> **What you need to do**:
Using the data below, set down every line from the one containing "perfectly tender, juicy, and bursting with" through the one containing "Naval power gains", inclusive and unchanged. Pictures are to be skipped.

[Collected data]
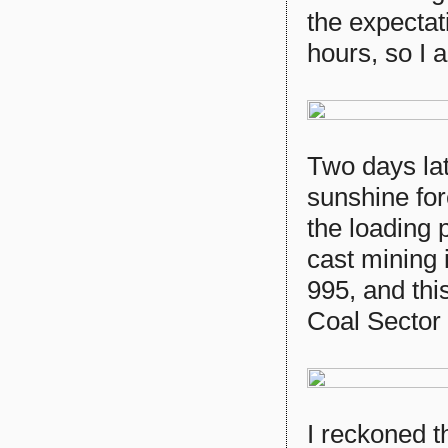
the expectat
hours, so I
Two days lat
sunshine fo
the loading 
cast mining i
995, and thi
Coal Sector
I reckoned t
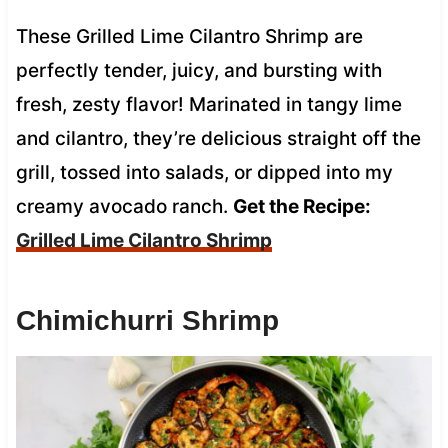
These Grilled Lime Cilantro Shrimp are
perfectly tender, juicy, and bursting with
fresh, zesty flavor! Marinated in tangy lime
and cilantro, they’re delicious straight off the
grill, tossed into salads, or dipped into my
creamy avocado ranch.
Get the Recipe:
Grilled Lime Cilantro Shrimp
Chimichurri Shrimp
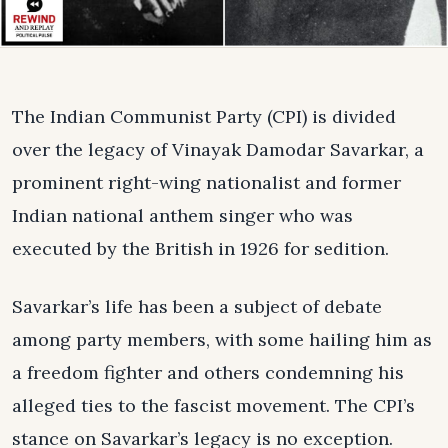
The Indian Communist Party (CPI) is divided
over the legacy of Vinayak Damodar Savarkar, a
prominent right-wing nationalist and former
Indian national anthem singer who was
executed by the British in 1926 for sedition.
Savarkar’s life has been a subject of debate
among party members, with some hailing him as
a freedom fighter and others condemning his
alleged ties to the fascist movement. The CPI’s
stance on Savarkar’s legacy is no exception.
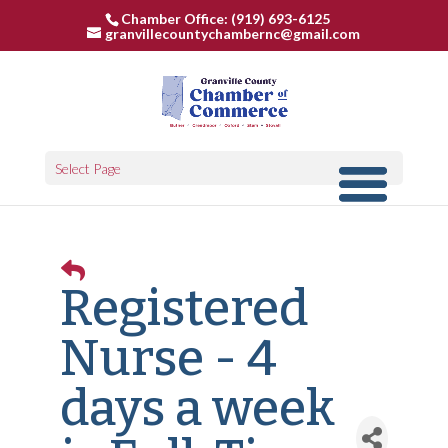
Chamber Office: (919) 693-6125
granvillecountychambernc@gmail.com
Select Page
Registered
Nurse - 4
days a week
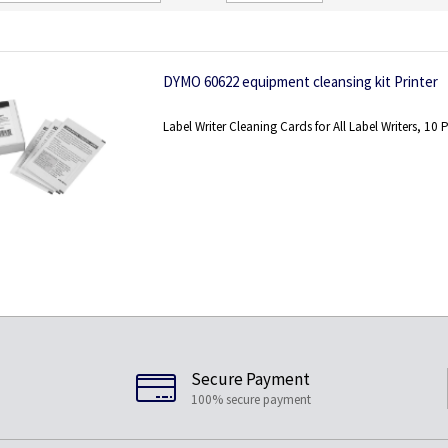
Direction
DYMO 60622 equipment cleansing kit Printer
Label Writer Cleaning Cards for All Label Writers, 10 
Secure Payment
100% secure payment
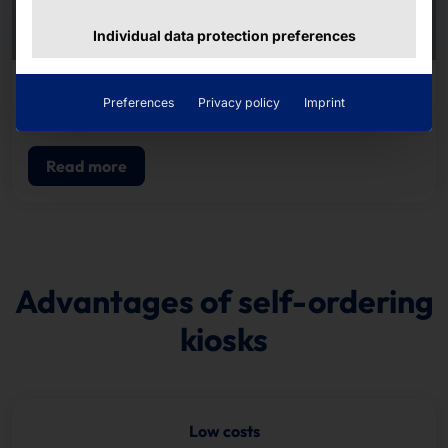
Individual data protection preferences
RECORD-BREAKING SELF-SERVICE KIOSK
Preferences
Privacy policy
Imprint
POLYTOUCH® PIXI15.6
Read more
Advantages of self-ordering
kiosks
Low costs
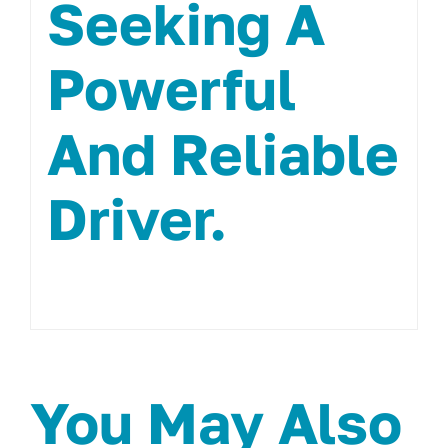
Seeking A
Powerful
And Reliable
Driver.
You May Also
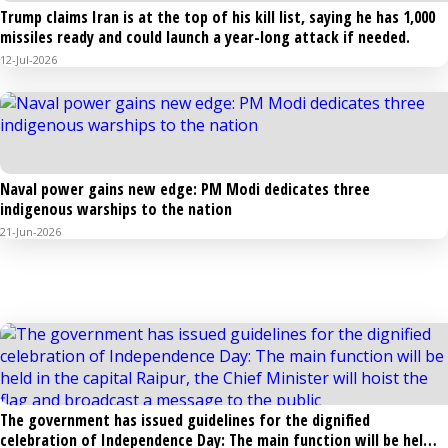
Trump claims Iran is at the top of his kill list, saying he has 1,000
missiles ready and could launch a year-long attack if needed.
12-Jul-2026
Naval power gains new edge: PM Modi dedicates three
indigenous warships to the nation
21-Jun-2026
POLITICS EVENTS & OTHERS
The government has issued guidelines for the dignified
celebration of Independence Day: The main function will be held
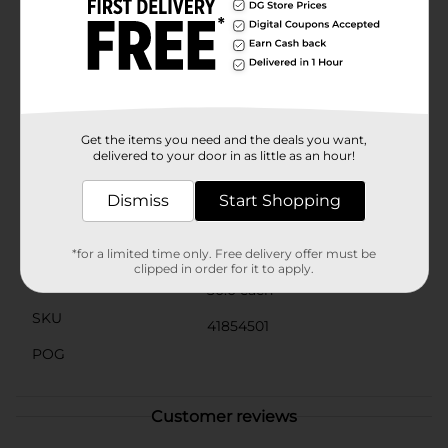
makes it not only easy to consume but also a
delightful way to ensure you're getting your daily dose
of Vitamin C.Perfect for on-the-go use, these packets
are easy to carry in your bag, making it simple to
enjoy a healthy boost anytime, anywhere. Whether
you're at home, at work, or traveling, DG Health
Effervescent Vitamin C Supplement Powder is your
go-to solution for immune support and vitality.
Get the items you need and the deals you want,
delivered to your door in as little as an hour!
Available
In Store
Dismiss
Start Shopping
Brand
DG Health
Product Form
*for a limited time only. Free delivery offer must be
clipped in order for it to apply.
Unit Size
30.0 each
SKU
41854501
POG
Customer reviews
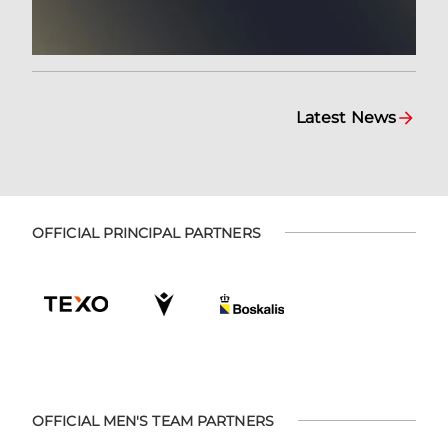
Latest News
OFFICIAL PRINCIPAL PARTNERS
OFFICIAL MEN'S TEAM PARTNERS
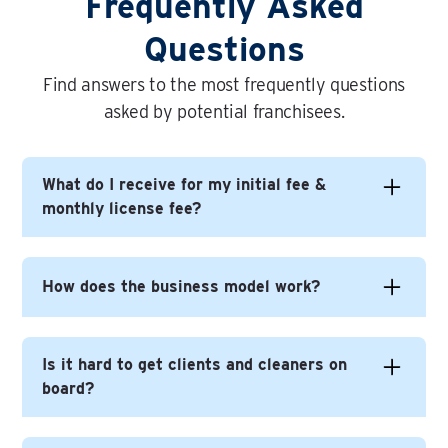
Frequently Asked
Questions
Find answers to the most frequently questions
asked by potential franchisees.
What do I receive for my initial fee &
monthly license fee?
In short you get everything you need to build
How does the business model work?
yourself a successful business under the Time
For You brand.
Time For You is a very different - and better (!) -
Is it hard to get clients and cleaners on
This includes on-going help with business
model to most other cleaning franchises, not
board?
development, continuous brand development, on-
least because you, the franchisee, never does
going training and events. The web presence, lead
any cleaning.
generation, app development and online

> **Solution**:
perfectly tender, juicy, and bursting with
fresh, zesty flavor! Marinated in tangy lime
and cilantro, they’re delicious straight off the
grill, tossed into salads, or dipped into my
creamy avocado ranch.
Get the Recipe:
Grilled Lime Cilantro Shrimp
Chimichurri Shrimp
The Indian Communist Party (CPI) is divided
over the legacy of Vinayak Damodar Savarkar, a
prominent right-wing nationalist and former
Indian national anthem singer who was
executed by the British in 1926 for sedition.
Savarkar’s life has been a subject of debate
among party members, with some hailing him as
a freedom fighter and others condemning his
alleged ties to the fascist movement. The CPI’s
stance on Savarkar’s legacy is no exception.
Chamber Office: (919) 693-6125
granvillecountychambernc@gmail.com
Select Page
Registered
Nurse - 4
days a week
Direction
DYMO 60622 equipment cleansing kit Printer
Label Writer Cleaning Cards for All Label Writers, 10 
Secure Payment
100% secure payment
Individual data protection preferences
RECORD-BREAKING SELF-SERVICE KIOSK
Preferences
Privacy policy
Imprint
POLYTOUCH® PIXI15.6
Read more
Advantages of self-ordering
kiosks
Low costs
Seeking A
Powerful
And Reliable
Driver.
You May Also
Trump claims Iran is at the top of his kill list, saying he has 1,000
missiles ready and could launch a year-long attack if needed.
12-Jul-2026
Naval power gains new edge: PM Modi dedicates three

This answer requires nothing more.